Wi-Fi hotspot in the Abano Pass in the Caucasus Mountains

This planning grant will launch interdisciplinary research into community-powered telecommunications systems in support of the economic, scientific, and socio-cultural needs of Inuvialuit communities in Canada’s Northwest Territories. The Arctic is facing unprecedented changes, including rapid environmental shifts and increased globalization. A wide range of organizations, from national governments to the Arctic Council, have pointed to improved Arctic telecommunication as one solution to growing challenges related to these changes. In spite of strong interest, a majority of the work to-date has focused on national-scale initiatives and industries, and small Indigenous communities remain underserved and incapable of leveraging technology advances to ensure their own resilience. Significant gaps remain in our understanding of how digital infrastructures and services can be best designed to support the unique needs of Arctic communities.

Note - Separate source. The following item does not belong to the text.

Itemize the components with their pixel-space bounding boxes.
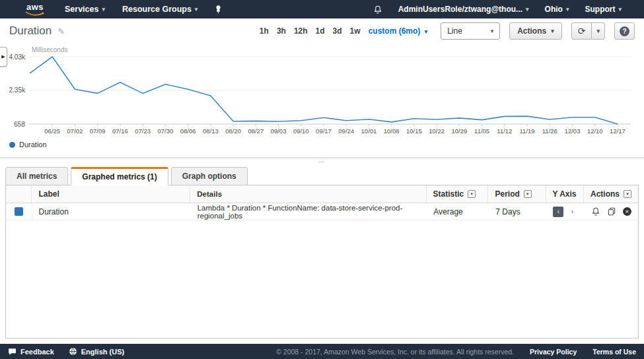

This funding grant will be used to plan convergence research, in collaboration with the Internet Society (a major Internet advocacy NGO), the Inuvialuit Regional Corporation (the regional governing organization) and the Inuvialuit community of Ulukhaktok, to explore this work. Ulukhaktok offers a unique case study for this work as they are planning the deployment of a pilot community network later this year. In support of this deployment, the researchers will hold a series of workshops that build local connections and refine research questions related to the long-term study of both the longitudinal operation of the network and the socio-cultural impact of improved connectivity. This planning will guide and inform subsequent full research proposals to the NSF Navigating the New Arctic and Smart and Connected Communities Programs focused on broad connectivity solutions and impacts for indigenous Arctic communities.